Verenlerin yüzünden yansıyan nefret acıma ve tiksinti karışımı  ifade  ona zevk mi verirdi? Bir nevi mazoşistlik mi? Davranışlarıyla isteğini bildirdiği kişiyi kendisine acındırma ve böylece gayesine ulaşma davranışı.
Acaba normal yollardan çalışarak didinerek isteğine kavuşamayacağı için mi yapardı?
Acaba çocukluk yıllarında ebeveynlerinin kendisinin hiç bir isteğini normal yollarla karşılamaması / karşılayamaması sebebiyle, hep yalvar yakar olduktan sonra mı istediklerine nail olmuştu da sümdük denilen huyu edinmişti? Bir alışkanlık bir psikolojik rahatsızlığın sonucunda mı o sıfatı o davranışı yapar olmuştu?

Elinde talep ettiği eşya  ile ayrılırken, yüzünde amacına ulaşmışların memnuniyeti, hazzı belli olurdu.

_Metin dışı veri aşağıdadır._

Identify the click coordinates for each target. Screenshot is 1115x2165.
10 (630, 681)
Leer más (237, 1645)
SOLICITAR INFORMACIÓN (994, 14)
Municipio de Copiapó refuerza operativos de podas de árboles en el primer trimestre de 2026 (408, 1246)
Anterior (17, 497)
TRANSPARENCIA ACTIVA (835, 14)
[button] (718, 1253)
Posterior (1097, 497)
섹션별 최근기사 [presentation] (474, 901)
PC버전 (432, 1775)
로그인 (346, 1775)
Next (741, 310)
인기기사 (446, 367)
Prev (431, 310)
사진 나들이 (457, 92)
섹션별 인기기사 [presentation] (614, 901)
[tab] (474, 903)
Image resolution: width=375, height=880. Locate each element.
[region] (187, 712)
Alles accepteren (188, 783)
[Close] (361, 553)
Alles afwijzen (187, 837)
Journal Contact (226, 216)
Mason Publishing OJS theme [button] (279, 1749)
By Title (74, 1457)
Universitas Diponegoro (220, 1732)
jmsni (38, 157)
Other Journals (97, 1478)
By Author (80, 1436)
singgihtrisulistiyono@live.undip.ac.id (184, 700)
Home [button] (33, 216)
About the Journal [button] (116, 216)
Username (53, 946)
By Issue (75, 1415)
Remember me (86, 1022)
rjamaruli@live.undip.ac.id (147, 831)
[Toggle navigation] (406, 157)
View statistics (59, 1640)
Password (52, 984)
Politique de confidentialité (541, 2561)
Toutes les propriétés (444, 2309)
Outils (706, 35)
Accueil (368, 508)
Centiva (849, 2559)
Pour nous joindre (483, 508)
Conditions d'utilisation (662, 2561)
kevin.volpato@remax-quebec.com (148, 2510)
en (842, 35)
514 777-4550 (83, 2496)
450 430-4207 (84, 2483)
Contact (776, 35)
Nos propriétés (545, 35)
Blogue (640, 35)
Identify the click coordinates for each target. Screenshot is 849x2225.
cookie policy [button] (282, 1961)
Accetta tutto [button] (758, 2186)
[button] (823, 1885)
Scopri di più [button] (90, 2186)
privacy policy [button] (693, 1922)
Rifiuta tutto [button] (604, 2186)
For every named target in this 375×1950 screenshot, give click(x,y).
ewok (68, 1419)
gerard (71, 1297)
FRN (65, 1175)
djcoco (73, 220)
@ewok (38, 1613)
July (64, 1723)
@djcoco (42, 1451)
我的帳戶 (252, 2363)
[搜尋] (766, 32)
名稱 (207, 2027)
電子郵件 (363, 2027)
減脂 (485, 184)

Suratında (Nasıl bir suratsa)) haz sonrası rahatlamanın baygınlığını hissettiren bayağı bir sırıtış oluşurdu.  

Bunları düşünürken; Haklı istekleri için dahi sümdük (ya da sündük) demesinler diye, insanların gözünün içinde bir an parlayıp sönen  ishihza dolu bir bakışla karşılaşmamak için -ve kendisinden kendisi dahi tiksinir olmak, irezil,kepaze olmak korkusu ile- istemez isteyemezdi. 

Bu sebeple hakkı olan bir nesneyi tekraren istemekten  çekinirdi. Bu, bir nebze onur, bir parça gurur azıcık kibir'in birbiriyle düşük dozlarla karışımının meydana getirdiği bir davranış tarzı. İyi bir şey. Ama bir şekilde istemeyerek de olsa oranların hassas dengesi bozulursa baskın olan ile adlandırılabilir çevresindekilerce.  Onurlu, gururlu, kibirli, 

Onurlu insanın değerlere ilkelere göre bir duruşu vardır. İnsanlara karşılıklı hoşgörü içinde alçakgönüllü ve insanca yaklaşır. Gururlu ya da kibirli denen insan ise daha sert, keskin, üstten bakan bir tavır, davranış, ifade biçimi içindedir.
Yani eziklik de üstünlük psikolojisi de; insanı yoldan çıkarıcı, insanlıktan uzaklaştırıcı istenmeyen davranışlara neden olur. 

Allah hiç kimseyi ne ruhen ne de bedenen acınacak kötü durumlara  düşürmesin.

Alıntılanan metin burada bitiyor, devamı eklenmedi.